WHAT THIS TASK INVOLVES
Write out, word for word and with no pictures, each line below from the one containing "পাকিস্তানের করাচিতে শপিং মলে" through the one containing "Betriebs Bewertung", both included, and no other line.

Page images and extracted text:
------

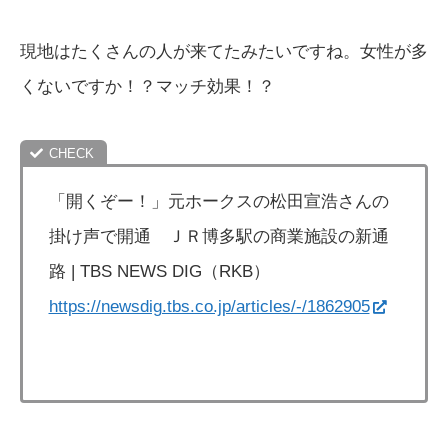
現地はたくさんの人が来てたみたいですね。女性が多
くないですか！？マッチ効果！？
「開くぞー！」元ホークスの松田宣浩さんの
掛け声で開通 ＪＲ博多駅の商業施設の新通
路 | TBS NEWS DIG（RKB）
https://newsdig.tbs.co.jp/articles/-/1862905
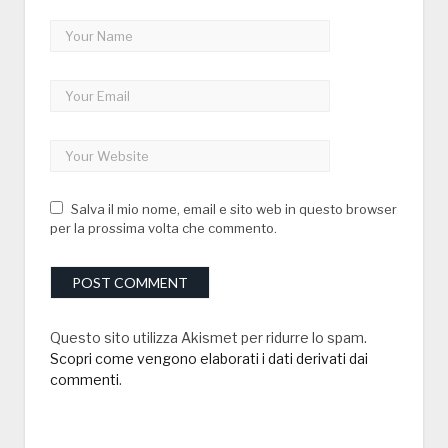
Salva il mio nome, email e sito web in questo browser
per la prossima volta che commento.
Questo sito utilizza Akismet per ridurre lo spam.
Scopri come vengono elaborati i dati derivati dai
commenti
.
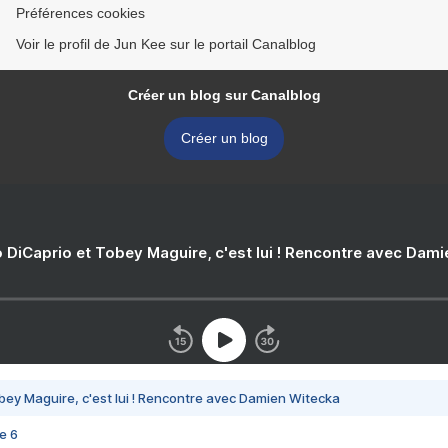
Préférences cookies
Voir le profil de Jun Kee sur le portail Canalblog
Créer un blog sur Canalblog
Créer un blog
 DiCaprio et Tobey Maguire, c'est lui ! Rencontre avec Dam
bey Maguire, c'est lui ! Rencontre avec Damien Witecka
e 6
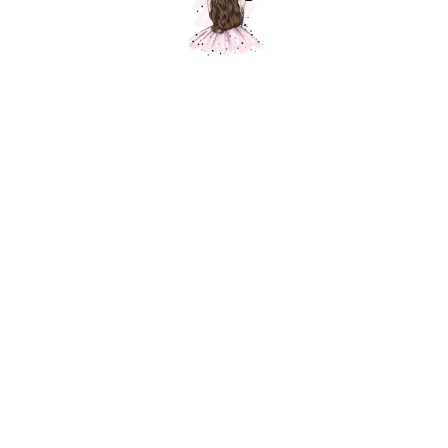
Сердце золото, 1 шт.
Шарики Москвы
SKU:
350,00
р.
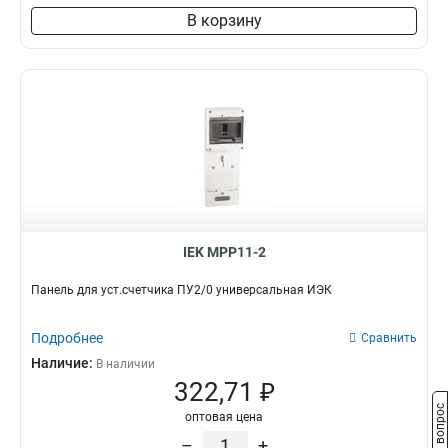
В корзину
IEK MPP11-2
Панель для уст.счетчика ПУ2/0 универсальная ИЭК
Подробнее
Сравнить
Наличие:
В наличии
322,71 ₽
Задать вопрос
оптовая цена
–
+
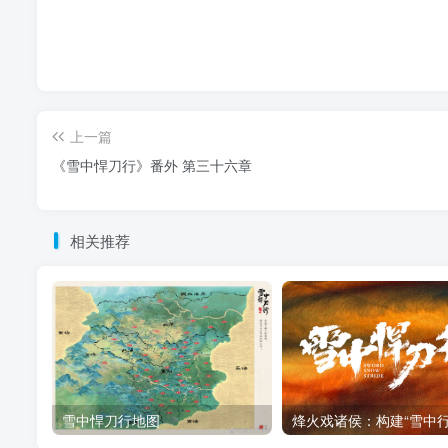
上一篇
《雪中悍刀行》番外 第三十六章
相关推荐
雪中悍刀行地图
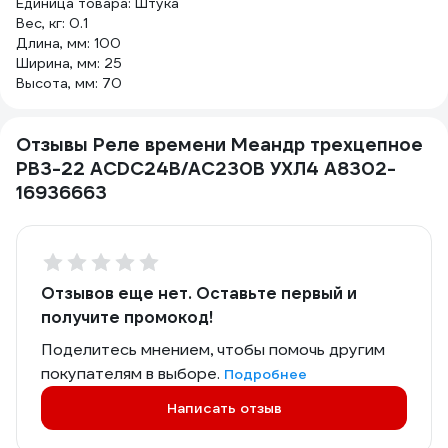
Единица товара: Штука
Вес, кг: 0.1
Длина, мм: 100
Ширина, мм: 25
Высота, мм: 70
Отзывы Реле времени Меандр трехцепное
РВ3-22 ACDC24B/AC230B УХЛ4 A8302-
16936663
Отзывов еще нет. Оставьте первый и
получите промокод!
Поделитесь мнением, чтобы помочь другим
покупателям в выборе.
Подробнее
Написать отзыв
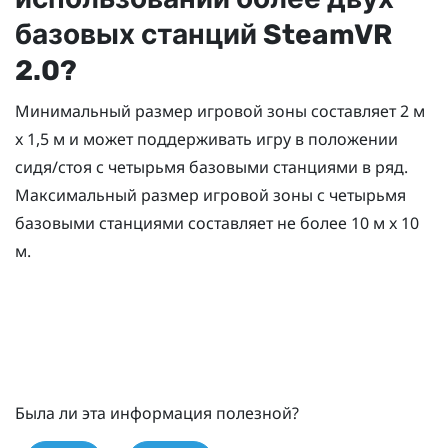
базовых станций
SteamVR
2.0?
Минимальный размер игровой зоны составляет 2 м
x 1,5 м и может поддерживать игру в положении
сидя/стоя с четырьмя базовыми станциями в ряд.
Максимальный размер игровой зоны с четырьмя
базовыми станциями составляет не более 10 м x 10
м.
Была ли эта информация полезной?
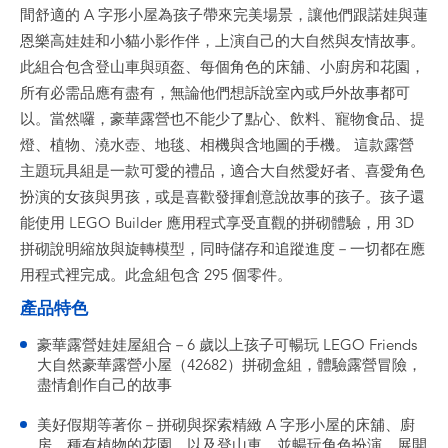
間舒適的 A 字形小屋為孩子帶來完美場景，讓他們跟諾娃與蓮
恩樂高娃娃和小貓小影作伴，上演自己的大自然與友情故事。
此組合包含登山車與頭盔、每個角色的床舖、小廚房和花園，
所有必需品應有盡有，無論他們想訴說室內或戶外故事都可
以。當然囉，豪華露營也不能少了點心、飲料、寵物食品、提
燈、植物、澆水壺、地毯、相機與含地圖的手機。 這款露營
主題玩具組是一款可愛的禮品，適合大自然愛好者、喜愛角色
扮演的女孩與男孩，或是喜歡發揮創意說故事的孩子。孩子還
能使用 LEGO Builder 應用程式享受直觀的拼砌體驗，用 3D
拼砌說明縮放與旋轉模型，同時儲存和追蹤進度－一切都在應
用程式裡完成。此盒組包含 295 個零件。
產品特色
豪華露營娃娃屋組合－6 歲以上孩子可暢玩 LEGO Friends
大自然豪華露營小屋（42682）拼砌盒組，體驗露營冒險，
盡情創作自己的故事
美好假期等著你－拼砌與探索精緻 A 字形小屋的床舖、廚
房、種有植物的花園，以及登山車，並暢玩角色扮演，展開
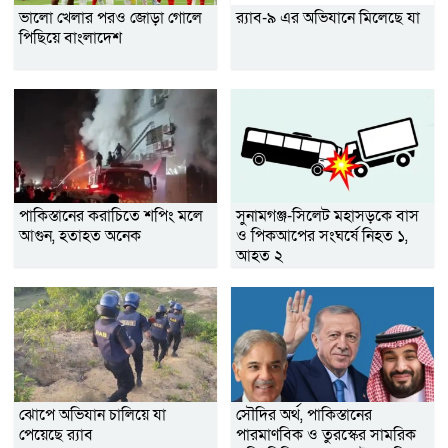
ভালো খেলার পরও জোড়া গোলে
র‌্যাব-৯ এর অভিযানে মিলেছে যা
পিছিয়ে বাংলাদেশ
পাকিস্তানের করাচিতে শপিং মলে
সুনামগঞ্জ-সিলেট মহাসড়কে বাস
আগুন, হতাহত অনেক
ও পিকআপের সংঘর্ষে নিহত ১,
আহত ২
ঝোপে অভিযান চালিয়ে যা
সৌদির অর্থ, পাকিস্তানের
পেয়েছে র‌্যাব
পারমাণবিক ও তুরস্কের সামরিক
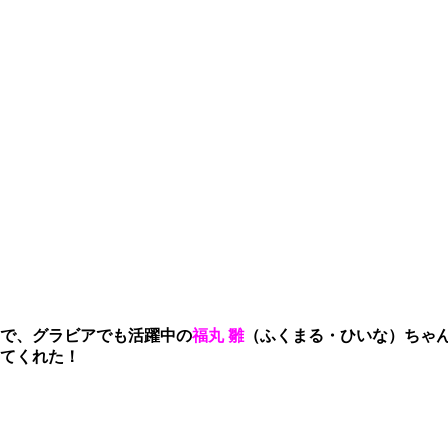
で、グラビアでも活躍中の
福丸 雛
（ふくまる・ひいな）ちゃ
てくれた！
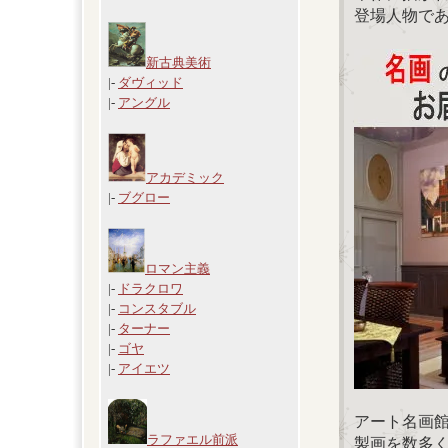
登場人物で
新古典美術
|-
ダヴィッド
|-
アングル
アカデミック
|-
ブグロー
ロマン主義
|-
ドラクロワ
|-
コンスタブル
|-
ターナー
|-
ゴヤ
|-
アイエツ
アート名画
ラファエル前派
製画を数多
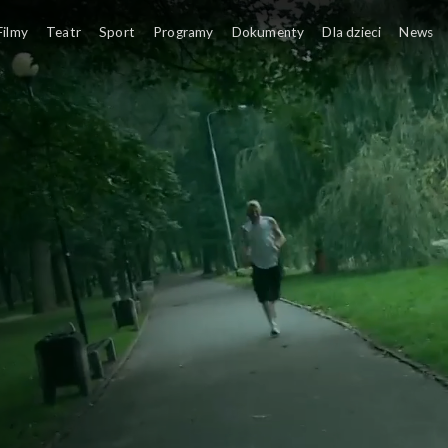
Filmy
Teatr
Sport
Programy
Dokumenty
Dla dzieci
News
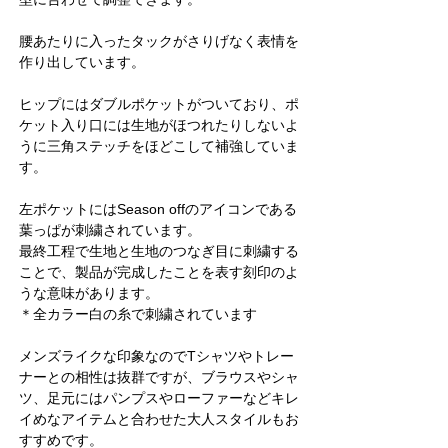
腰あたりに入ったタックがさりげなく表情を
作り出しています。
ヒップにはダブルポケットがついており、ポ
ケット入り口には生地がほつれたりしないよ
うに三角ステッチをほどこして補強していま
す。
左ポケットにはSeason offのアイコンである
葉っぱが刺繍されています。
最終工程で生地と生地のつなぎ目に刺繍する
ことで、製品が完成したことを表す刻印のよ
うな意味があります。
＊全カラー白の糸で刺繍されています
メンズライクな印象なのでTシャツやトレー
ナーとの相性は抜群ですが、ブラウスやシャ
ツ、足元にはパンプスやローファーなどキレ
イめなアイテムと合わせた大人スタイルもお
すすめです。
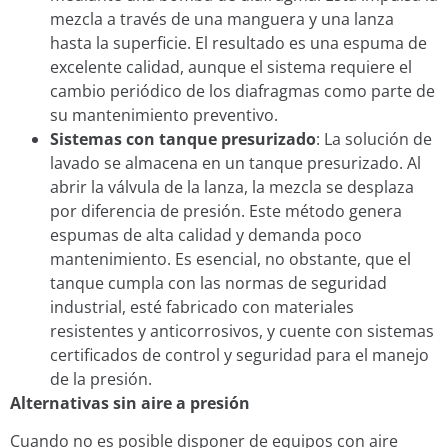
mezcla a través de una manguera y una lanza
hasta la superficie. El resultado es una espuma de
excelente calidad, aunque el sistema requiere el
cambio periódico de los diafragmas como parte de
su mantenimiento preventivo.
Sistemas con tanque presurizado
: La solución de
lavado se almacena en un tanque presurizado. Al
abrir la válvula de la lanza, la mezcla se desplaza
por diferencia de presión. Este método genera
espumas de alta calidad y demanda poco
mantenimiento. Es esencial, no obstante, que el
tanque cumpla con las normas de seguridad
industrial, esté fabricado con materiales
resistentes y anticorrosivos, y cuente con sistemas
certificados de control y seguridad para el manejo
de la presión.
Alternativas sin aire a presión
Cuando no es posible disponer de equipos con aire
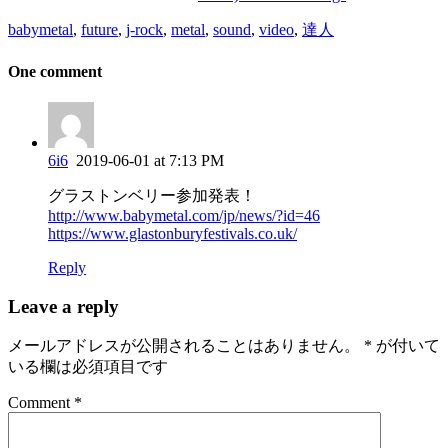
babymetal
,
future
,
j-rock
,
metal
,
sound
,
video
,
達人
One comment
6i6
2019-06-01 at 7:13 PM
グラストンベリー参加発表！
http://www.babymetal.com/jp/news/?id=46
https://www.glastonburyfestivals.co.uk/
Reply
Leave a reply
メールアドレスが公開されることはありません。
*
が付いて
いる欄は必須項目です
Comment *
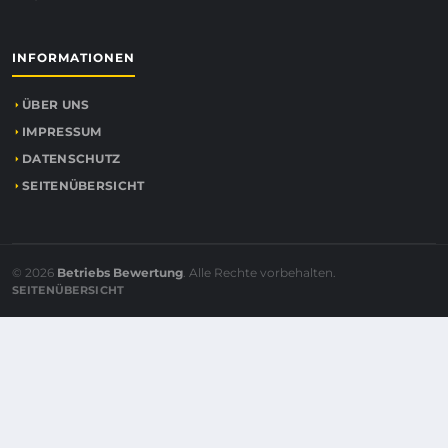
INFORMATIONEN
ÜBER UNS
IMPRESSUM
DATENSCHUTZ
SEITENÜBERSICHT
© 2026
Betriebs Bewertung
. Alle Rechte vorbehalten.
SEITENÜBERSICHT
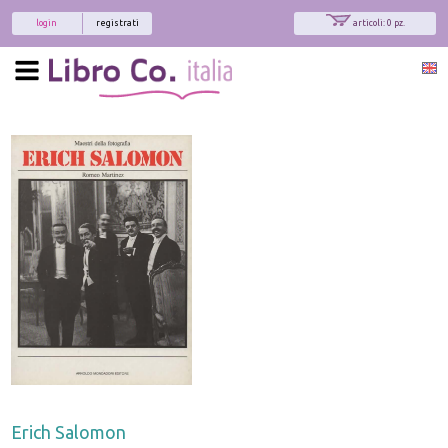
login
registrati
articoli: 0 pz.
Erich Salomon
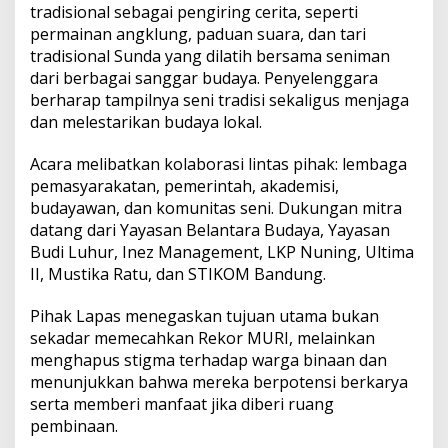
tradisional sebagai pengiring cerita, seperti
permainan angklung, paduan suara, dan tari
tradisional Sunda yang dilatih bersama seniman
dari berbagai sanggar budaya. Penyelenggara
berharap tampilnya seni tradisi sekaligus menjaga
dan melestarikan budaya lokal.
Acara melibatkan kolaborasi lintas pihak: lembaga
pemasyarakatan, pemerintah, akademisi,
budayawan, dan komunitas seni. Dukungan mitra
datang dari Yayasan Belantara Budaya, Yayasan
Budi Luhur, Inez Management, LKP Nuning, Ultima
II, Mustika Ratu, dan STIKOM Bandung.
Pihak Lapas menegaskan tujuan utama bukan
sekadar memecahkan Rekor MURI, melainkan
menghapus stigma terhadap warga binaan dan
menunjukkan bahwa mereka berpotensi berkarya
serta memberi manfaat jika diberi ruang
pembinaan.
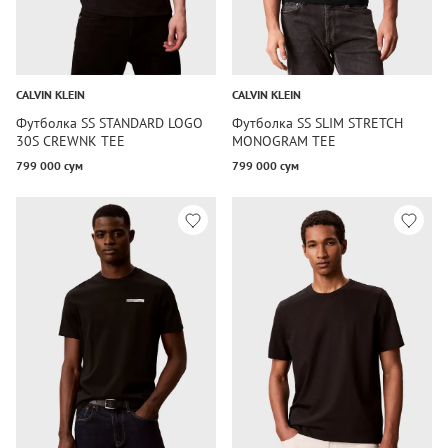
CALVIN KLEIN
CALVIN KLEIN
Футболка SS STANDARD LOGO
Футболка SS SLIM STRETCH
30S CREWNK TEE
MONOGRAM TEE
799 000 сум
799 000 сум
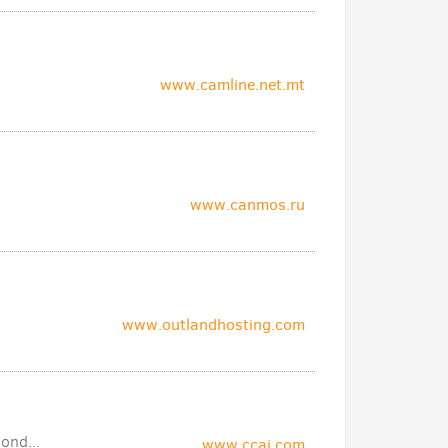
www.camline.net.mt
www.canmos.ru
www.outlandhosting.com
ond...
www.ccai.com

------

PROBLEM SOLUTION
পাকিস্তানের করাচিতে শপিং মলে
সুনামগঞ্জ-সিলেট মহাসড়কে বাস
আগুন, হতাহত অনেক
ও পিকআপের সংঘর্ষে নিহত ১,
আহত ২
ঝোপে অভিযান চালিয়ে যা
সৌদির অর্থ, পাকিস্তানের
পেয়েছে র‌্যাব
পারমাণবিক ও তুরস্কের সামরিক
で、グラビアでも活躍中の
福丸 雛
（ふくまる・ひいな）ちゃ
てくれた！
登場人物で
新古典美術
|-
ダヴィッド
|-
アングル
アカデミック
|-
ブグロー
ロマン主義
|-
ドラクロワ
|-
コンスタブル
|-
ターナー
|-
ゴヤ
|-
アイエツ
アート名画
ラファエル前派
製画を数多
Filmy
Teatr
Sport
Programy
Dokumenty
Dla dzieci
News
腰あたりに入ったタックがさりげなく表情を
作り出しています。
ヒップにはダブルポケットがついており、ポ
ケット入り口には生地がほつれたりしないよ
うに三角ステッチをほどこして補強していま
す。
左ポケットにはSeason offのアイコンである
葉っぱが刺繍されています。
最終工程で生地と生地のつなぎ目に刺繍する
ことで、製品が完成したことを表す刻印のよ
うな意味があります。
＊全カラー白の糸で刺繍されています
メンズライクな印象なのでTシャツやトレー
ナーとの相性は抜群ですが、ブラウスやシャ
ツ、足元にはパンプスやローファーなどキレ
イめなアイテムと合わせた大人スタイルもお
すすめです。
mezcla a través de una manguera y una lanza
hasta la superficie. El resultado es una espuma de
excelente calidad, aunque el sistema requiere el
cambio periódico de los diafragmas como parte de
su mantenimiento preventivo.
Sistemas con tanque presurizado
: La solución de
lavado se almacena en un tanque presurizado. Al
abrir la válvula de la lanza, la mezcla se desplaza
por diferencia de presión. Este método genera
espumas de alta calidad y demanda poco
mantenimiento. Es esencial, no obstante, que el
tanque cumpla con las normas de seguridad
industrial, esté fabricado con materiales
resistentes y anticorrosivos, y cuente con sistemas
certificados de control y seguridad para el manejo
de la presión.
Alternativas sin aire a presión
Cuando no es posible disponer de equipos con aire
babymetal
,
future
,
j-rock
,
metal
,
sound
,
video
,
達人
One comment
6i6
2019-06-01 at 7:13 PM
グラストンベリー参加発表！
http://www.babymetal.com/jp/news/?id=46
https://www.glastonburyfestivals.co.uk/
Reply
Leave a reply
メールアドレスが公開されることはありません。
*
が付いて
いる欄は必須項目です
Comment *
INFORMATIONEN
ÜBER UNS
IMPRESSUM
DATENSCHUTZ
SEITENÜBERSICHT
© 2026
Betriebs Bewertung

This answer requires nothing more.